Gene co-expression network analysis reveals key regulatory and responsive genes regulating the intensity of carotenoid coloration in scallop muscle

Abstract

Carotenoids are biologically active pigments widely distributed in nature, playing crucial roles in the growth, development, immunity, and coloration of animals. As important nutrients, carotenoids are also considered important parameters for evaluating the economic value of farmed animals, including aquatic organisms. However, for marine animals that accumulate a large amount of specific carotenoids, the molecular mechanism underlying the bioavailability of carotenoids remains insufficiently explored, particularly with regard to the regulation of carotenoid pigmentation intensity. This study investigated the carotenoid coloration mechanism in the adductor muscle of “Haida golden scallop”, a variety of Yesso scallop (Patinopecten yessoensis), with high carotenoid content and varying coloration intensity in adductor muscle. Through transcriptomic analysis and weighted gene co-expression network analysis (WGCNA), three carotenoid accumulation-associated modules (MEgreenyellow module, MEgreen, and MEsalmon) were identified. Two PARP9/14/15 genes, previously identified as crucial regulators of carotenoid accumulation at the genomic level, were identified as the hub genes of MEgreenyellow module, which exhibited a significant positive correlation with the concentrations of both pectenolone and pectenoxanthin. Specifically, PARP9/14/15–1 showed strong connectivity with genes involved in carotenoid absorption and transport, such as LRP1, SRB-like 1, ABCA3, and StARD; while PARP9/14/15–2 was associated with NPC1L1, a gene critical for carotenoid absorption.

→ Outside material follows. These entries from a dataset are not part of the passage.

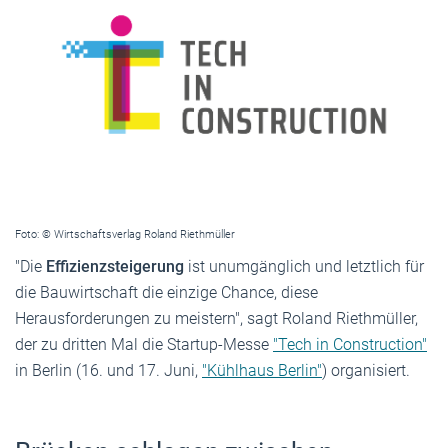
Foto: © Wirtschaftsverlag Roland Riethmüller
"Die
Effizienzsteigerung
ist unumgänglich und letztlich für
die Bauwirtschaft die einzige Chance, diese
Herausforderungen zu meistern", sagt Roland Riethmüller,
der zu dritten Mal die Startup-Messe
"Tech in Construction"
in Berlin (16. und 17. Juni,
"Kühlhaus Berlin"
) organisiert.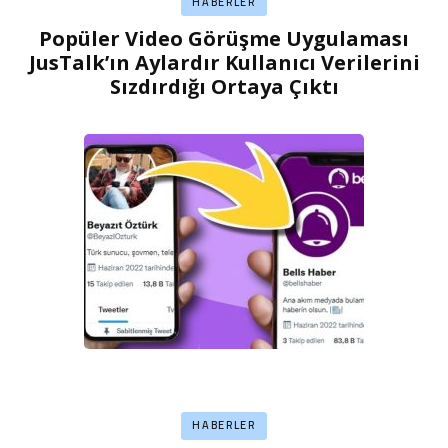
HABERLER
Popüler Video Görüşme Uygulaması
JusTalk’ın Aylardır Kullanıcı Verilerini
Sızdırdığı Ortaya Çıktı
HABERLER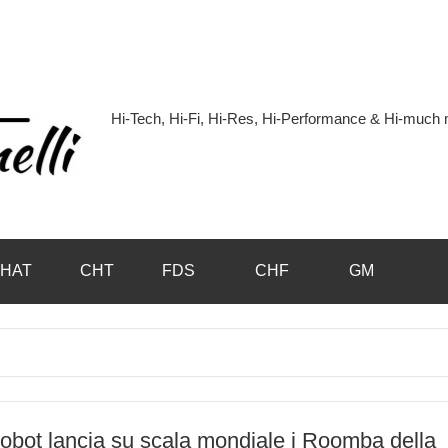
Hi-Tech, Hi-Fi, Hi-Res, Hi-Performance & Hi-muc
Hi-
Blog
by
HAT
CHT
FDS
CHF
GM
Andrea
Bassanelli
obot lancia su scala mondiale i Roomba della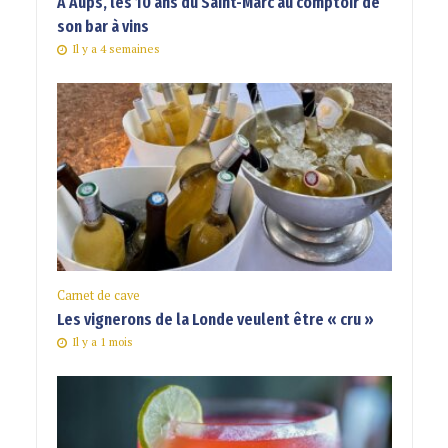
A Aups, les 10 ans du Saint-Marc au comptoir de
son bar à vins
Il y a 4 semaines
Carnet de cave
Les vignerons de la Londe veulent être « cru »
Il y a 1 mois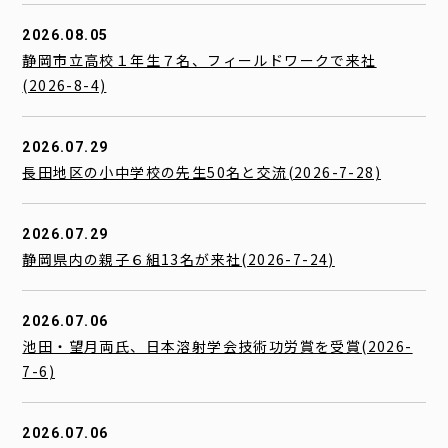
2026.08.05
静岡市立高校１年生７名、フィールドワークで来社
(2026-8-4)
2026.07.29
長田地区の小中学校の先生50名と交流(2026-7-28)
2026.07.29
静岡県内の親子６組13名が来社(2026-7-24)
2026.07.06
池田・望月両氏、日本溶射学会技術功労賞を受賞(2026-
7-6)
2026.07.06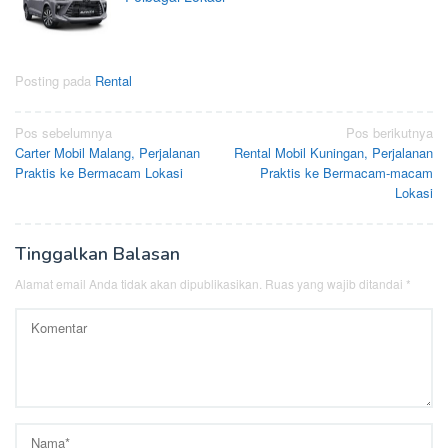
Posting pada
Rental
Navigasi
Pos sebelumnya
Pos berikutnya
Carter Mobil Malang, Perjalanan
Rental Mobil Kuningan, Perjalanan
pos
Praktis ke Bermacam Lokasi
Praktis ke Bermacam-macam
Lokasi
Tinggalkan Balasan
Alamat email Anda tidak akan dipublikasikan.
Ruas yang wajib ditandai
*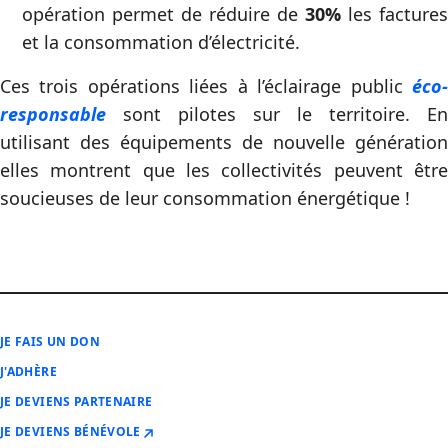
opération permet de réduire de
30%
les factures
et la consommation d’électricité.
Ces trois opérations liées à l’éclairage public
éco-
responsable
sont pilotes sur le territoire. En
utilisant des équipements de nouvelle génération
elles montrent que les collectivités peuvent être
soucieuses de leur consommation énergétique !
JE FAIS UN DON
J'ADHÈRE
JE DEVIENS PARTENAIRE
JE DEVIENS BÉNÉVOLE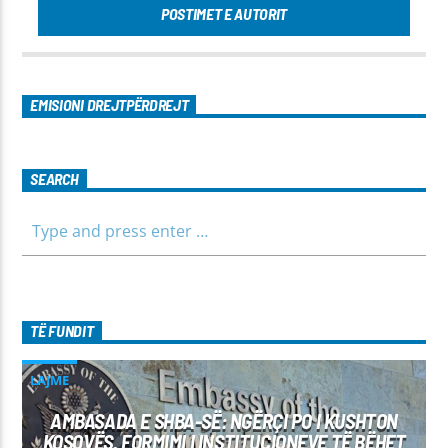
POSTIMET E AUTORIT
EMISIONI DREJTPËRDREJT
SEARCH
TË FUNDIT
LAJME
AMBASADA E SHBA-SË: NGËRÇI PO I KUSHTON
KOSOVËS, FORMIMI I INSTITUCIONEVE TË BËHET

It is proposed that PARP9/14/15s may modulate the accumulation of pectenolone and pectenoxanthin in the adductor muscle of “Haida golden scallop” by regulating the expression of these carotenoid-related genes. Furthermore, genes within the other two carotenoid accumulation-associated modules were significantly enriched in pathways related to immune response (MEgreen) and DNA damage repair (MEsalmon), suggesting that these pathways may be in response to carotenoid accumulation levels. This study provides valuable insights into the molecular mechanisms underlying carotenoid accumulation and pigmentation intensity in bivalves, offering theoretical guidance for the breeding of carotenoid-rich aquaculture strains.